> **Problem to solve**: What lines of the data below hold "game"? Show them.

[Provided material — start]

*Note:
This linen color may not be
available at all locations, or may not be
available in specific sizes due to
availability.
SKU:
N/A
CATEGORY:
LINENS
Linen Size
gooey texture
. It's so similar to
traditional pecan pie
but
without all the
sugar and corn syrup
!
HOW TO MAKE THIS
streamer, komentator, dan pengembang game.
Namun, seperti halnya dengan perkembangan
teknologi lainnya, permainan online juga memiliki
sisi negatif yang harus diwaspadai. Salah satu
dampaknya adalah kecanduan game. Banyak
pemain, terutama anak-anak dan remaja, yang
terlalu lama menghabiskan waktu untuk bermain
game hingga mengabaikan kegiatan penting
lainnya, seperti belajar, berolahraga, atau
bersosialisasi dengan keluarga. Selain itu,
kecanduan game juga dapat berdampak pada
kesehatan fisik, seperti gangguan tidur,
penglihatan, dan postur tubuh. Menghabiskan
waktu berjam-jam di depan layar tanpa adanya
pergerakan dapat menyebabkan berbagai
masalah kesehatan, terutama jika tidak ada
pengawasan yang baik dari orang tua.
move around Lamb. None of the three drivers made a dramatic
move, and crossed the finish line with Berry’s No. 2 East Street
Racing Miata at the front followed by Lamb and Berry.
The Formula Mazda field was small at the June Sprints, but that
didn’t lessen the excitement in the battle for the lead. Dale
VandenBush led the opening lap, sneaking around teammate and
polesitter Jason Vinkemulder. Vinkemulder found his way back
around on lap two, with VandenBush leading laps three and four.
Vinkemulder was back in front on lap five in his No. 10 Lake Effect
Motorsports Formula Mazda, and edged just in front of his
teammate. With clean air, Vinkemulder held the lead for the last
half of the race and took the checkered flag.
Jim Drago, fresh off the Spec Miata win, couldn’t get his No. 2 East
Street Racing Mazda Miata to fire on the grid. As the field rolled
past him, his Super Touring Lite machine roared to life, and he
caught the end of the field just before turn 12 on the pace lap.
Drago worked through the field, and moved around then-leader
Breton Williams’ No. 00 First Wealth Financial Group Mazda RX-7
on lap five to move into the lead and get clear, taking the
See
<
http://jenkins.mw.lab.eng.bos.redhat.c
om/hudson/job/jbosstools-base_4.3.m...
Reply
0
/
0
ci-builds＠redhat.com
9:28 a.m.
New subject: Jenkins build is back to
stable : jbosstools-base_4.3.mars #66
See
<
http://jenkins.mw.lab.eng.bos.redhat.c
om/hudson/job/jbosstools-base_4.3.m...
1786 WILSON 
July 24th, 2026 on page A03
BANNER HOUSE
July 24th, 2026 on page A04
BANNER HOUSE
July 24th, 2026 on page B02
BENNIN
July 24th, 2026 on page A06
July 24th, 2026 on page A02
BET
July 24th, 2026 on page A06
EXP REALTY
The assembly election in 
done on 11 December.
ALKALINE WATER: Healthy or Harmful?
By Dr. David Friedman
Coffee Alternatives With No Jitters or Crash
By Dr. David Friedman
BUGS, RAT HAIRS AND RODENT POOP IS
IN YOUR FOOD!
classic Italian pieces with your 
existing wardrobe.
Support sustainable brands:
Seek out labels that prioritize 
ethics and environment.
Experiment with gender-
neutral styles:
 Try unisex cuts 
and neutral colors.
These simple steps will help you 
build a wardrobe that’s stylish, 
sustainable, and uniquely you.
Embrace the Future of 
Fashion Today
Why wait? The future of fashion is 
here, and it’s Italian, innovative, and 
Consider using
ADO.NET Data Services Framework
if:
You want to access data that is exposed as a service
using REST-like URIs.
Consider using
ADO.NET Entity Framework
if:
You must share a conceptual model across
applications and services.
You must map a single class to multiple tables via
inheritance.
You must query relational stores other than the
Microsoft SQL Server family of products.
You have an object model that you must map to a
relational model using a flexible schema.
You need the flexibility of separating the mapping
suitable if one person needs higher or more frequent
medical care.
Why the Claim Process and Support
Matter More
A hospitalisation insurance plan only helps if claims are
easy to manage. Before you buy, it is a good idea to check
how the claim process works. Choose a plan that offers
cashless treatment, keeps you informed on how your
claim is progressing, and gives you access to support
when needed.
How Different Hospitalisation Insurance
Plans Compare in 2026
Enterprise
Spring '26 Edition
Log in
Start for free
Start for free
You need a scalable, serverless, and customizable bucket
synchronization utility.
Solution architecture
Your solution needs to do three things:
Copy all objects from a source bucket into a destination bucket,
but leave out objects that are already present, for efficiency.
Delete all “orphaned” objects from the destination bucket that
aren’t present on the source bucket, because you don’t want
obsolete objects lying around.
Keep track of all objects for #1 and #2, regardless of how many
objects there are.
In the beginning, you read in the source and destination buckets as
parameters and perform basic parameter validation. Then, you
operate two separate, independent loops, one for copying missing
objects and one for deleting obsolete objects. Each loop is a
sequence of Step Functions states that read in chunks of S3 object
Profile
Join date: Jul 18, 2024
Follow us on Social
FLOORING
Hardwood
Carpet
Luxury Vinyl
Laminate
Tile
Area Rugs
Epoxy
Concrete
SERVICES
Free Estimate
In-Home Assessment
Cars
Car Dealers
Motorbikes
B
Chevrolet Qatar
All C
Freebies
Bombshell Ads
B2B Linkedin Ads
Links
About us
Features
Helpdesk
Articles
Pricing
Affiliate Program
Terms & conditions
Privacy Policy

[Provided material — finish]

> **Written response**:
streamer, komentator, dan pengembang game.
dampaknya adalah kecanduan game. Banyak
game hingga mengabaikan kegiatan penting
kecanduan game juga dapat berdampak pada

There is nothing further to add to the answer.